#### [Task description]
Show every line in the records below that contains the word "Mobile".

#### [Records for processing]

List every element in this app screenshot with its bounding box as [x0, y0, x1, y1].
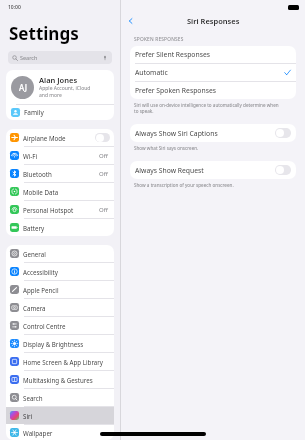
staticText: to speak. [134, 108, 154, 114]
staticText: Family [24, 108, 44, 117]
button[interactable]: Multitasking & Gestures [6, 371, 114, 388]
staticText: Search [20, 54, 38, 61]
button[interactable]: Automatic [130, 64, 296, 81]
staticText: General [23, 250, 46, 258]
staticText: Airplane Mode [23, 134, 66, 142]
button[interactable]: General [6, 245, 114, 262]
button[interactable]: Search [6, 389, 114, 406]
staticText: Multitasking & Gestures [23, 376, 93, 384]
staticText: Off [99, 170, 108, 178]
button[interactable]: Always Show Siri Captions [130, 124, 296, 142]
staticText: Accessibility [23, 268, 58, 276]
button[interactable]: Prefer Spoken Responses [130, 82, 296, 99]
button[interactable]: Home Screen & App Library [6, 353, 114, 370]
staticText: Prefer Spoken Responses [135, 86, 216, 95]
staticText: Always Show Request [135, 166, 204, 175]
staticText: Display & Brightness [23, 340, 84, 348]
staticText: Always Show Siri Captions [135, 129, 218, 138]
staticText: Automatic [135, 68, 168, 77]
staticText: Battery [23, 224, 45, 232]
button[interactable]: Accessibility [6, 263, 114, 280]
staticText: Siri [23, 412, 33, 420]
staticText: Prefer Silent Responses [135, 50, 211, 59]
button[interactable]: Prefer Silent Responses [130, 46, 296, 63]
staticText: and more [39, 92, 62, 99]
staticText: Wallpaper [23, 429, 53, 437]
staticText: AJ [19, 82, 27, 93]
staticText: Mobile Data [23, 188, 59, 196]
button[interactable]: Apple Pencil [6, 281, 114, 298]
staticText: SPOKEN RESPONSES [134, 36, 184, 43]
staticText: Camera [23, 304, 46, 312]
button[interactable]: Wallpaper [6, 425, 114, 440]
staticText: Home Screen & App Library [23, 358, 103, 366]
staticText: Off [99, 152, 108, 160]
button[interactable]: Family [6, 105, 114, 120]
button[interactable]: Airplane Mode [6, 129, 114, 146]
button[interactable]: Search [8, 51, 112, 64]
button[interactable]: Control Centre [6, 317, 114, 334]
staticText: Wi-Fi [23, 152, 38, 160]
button[interactable]: Siri [6, 407, 114, 424]
staticText: Show what Siri says onscreen. [134, 145, 199, 151]
button[interactable]: Wi-Fi [6, 147, 114, 164]
button[interactable]: Mobile Data [6, 183, 114, 200]
staticText: Apple Pencil [23, 286, 59, 294]
staticText: Bluetooth [23, 170, 52, 178]
button[interactable] [95, 133, 110, 142]
staticText: Settings [9, 22, 79, 45]
staticText: Search [23, 394, 43, 402]
button[interactable]: Display & Brightness [6, 335, 114, 352]
button[interactable]: Always Show Siri Captions [275, 128, 291, 138]
staticText: Off [99, 206, 108, 214]
staticText: Control Centre [23, 322, 66, 330]
button[interactable]: Back [124, 14, 138, 28]
staticText: Personal Hotspot [23, 206, 74, 214]
button[interactable]: Camera [6, 299, 114, 316]
staticText: Siri Responses [187, 16, 240, 26]
button[interactable]: Bluetooth [6, 165, 114, 182]
staticText: 10:00 [8, 4, 21, 11]
staticText: Show a transcription of your speech onsc… [134, 182, 234, 188]
button[interactable]: AJ [6, 70, 114, 104]
button[interactable]: Personal Hotspot [6, 201, 114, 218]
button[interactable]: Always Show Request [130, 161, 296, 179]
staticText: Apple Account, iCloud [39, 85, 91, 92]
staticText: Alan Jones [39, 75, 78, 85]
button[interactable]: Always Show Request [275, 165, 291, 175]
staticText: Siri will use on-device intelligence to … [134, 102, 279, 108]
button[interactable]: Battery [6, 219, 114, 236]
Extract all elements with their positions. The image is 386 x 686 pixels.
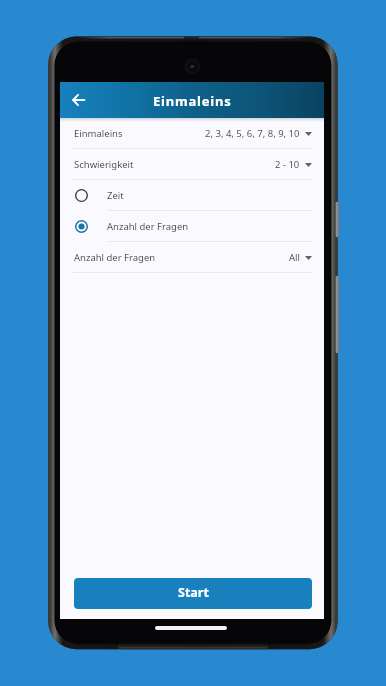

#### [Exercise answer]
staticText: Mobile Data [23, 188, 59, 196]
button[interactable]: Mobile Data [6, 183, 114, 200]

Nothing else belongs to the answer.